Liberiamo energia!

“Vogliamo che lo Stato sequestri e confischi tutti i beni di provenienza illecita, da quelli dei mafiosi a quelli dei corrotti. Vogliamo che i beni mobili e immobili confiscati siano rapidamente conferiti, attraverso lo Stato e i Comuni, alla collettività per creare lavoro, scuole, servizi, sicurezza, lotta al disagio.”

Dall’appello per la sottoscrizione della LIP sul riutilizzo sociale dei beni confiscati promossa da Libera nel 1995.

I beni confiscati: una speranza di riscatto per i nostri territori troppo spesso ignorata e disconosciuta.

Il 7 marzo del 1996, alla fine di un percorso che aveva visto migliaia di giovani e non di Libera e del mondo del sociale raccogliere strada per strada un milione di firme, veniva approvata finalmente la legge 106, la legge d’iniziativa popolare sul riutilizzo sociale dei beni confiscati alle mafie. 
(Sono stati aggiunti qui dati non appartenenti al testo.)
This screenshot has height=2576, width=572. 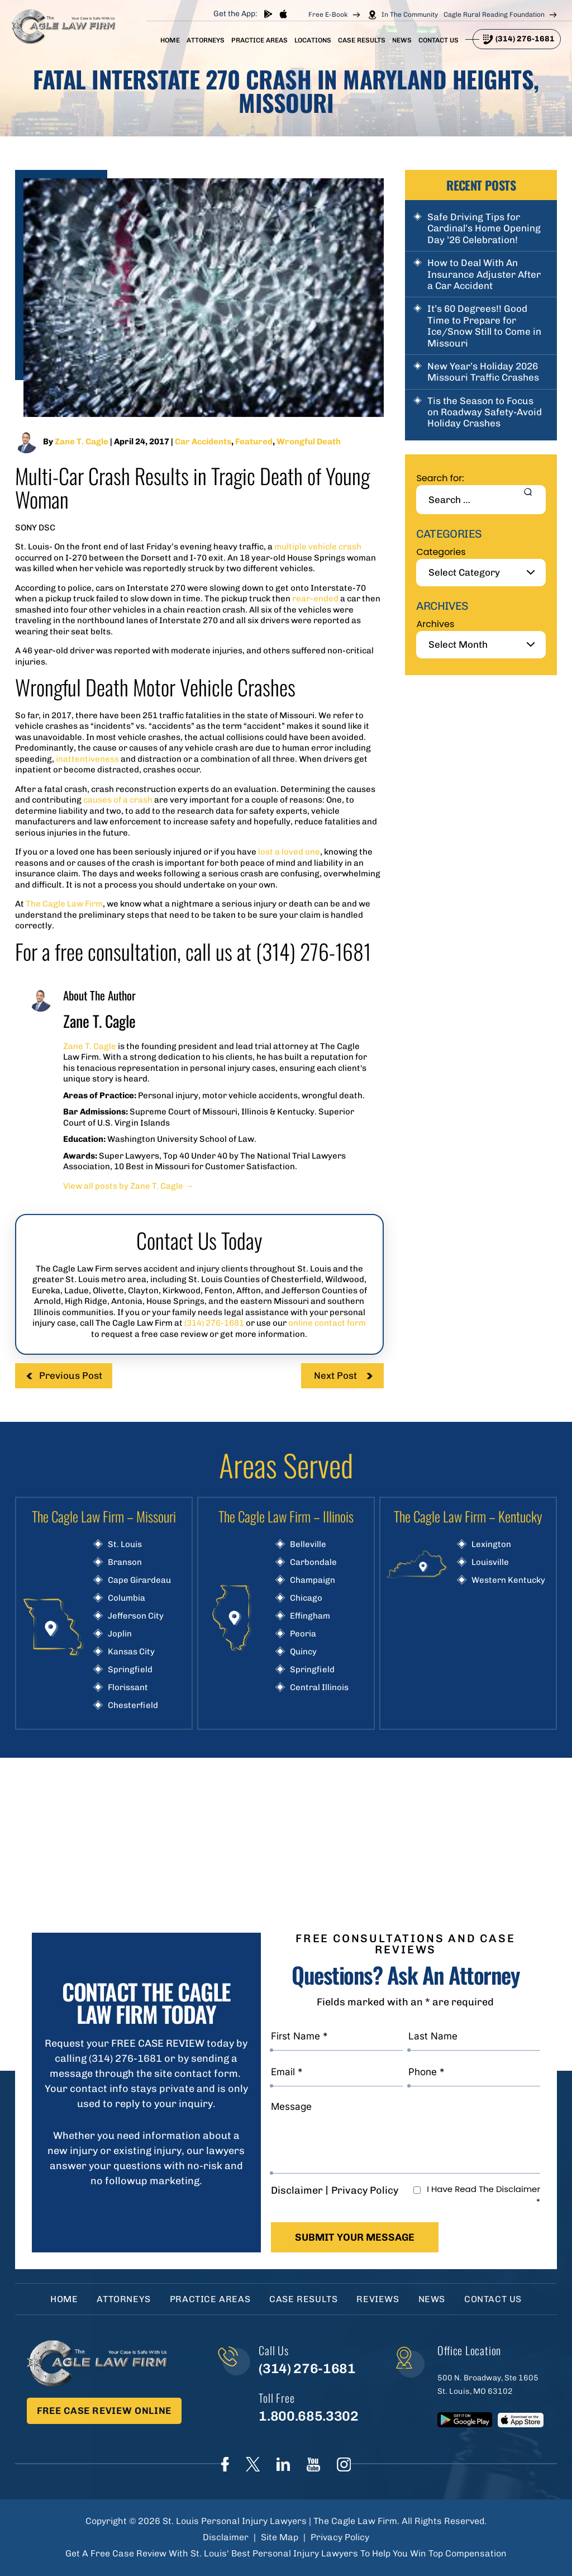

È il tassello fondamentale per dispiegare tutto il potenziale della legge Rognoni-La Torre approvata oltre dieci anni prima subito dopo l’assassinio di Pio La Torre e del generale dalla Chiesa e che istituiva il reato di associazione mafiosa e lo strumento più efficace per colpire il dominio mafioso, la confisca dei beni.

Con il riutilizzo sociale dei beni confiscati si mettono le ricchezze sottratte alla criminalità organizzata (denaro, conti correnti ma soprattutto aziende e immobili come case, appartamenti, ville) nella condizione di poter restituire il maltolto alle comunità e ai territori afflitti dalla presenza mafiosa.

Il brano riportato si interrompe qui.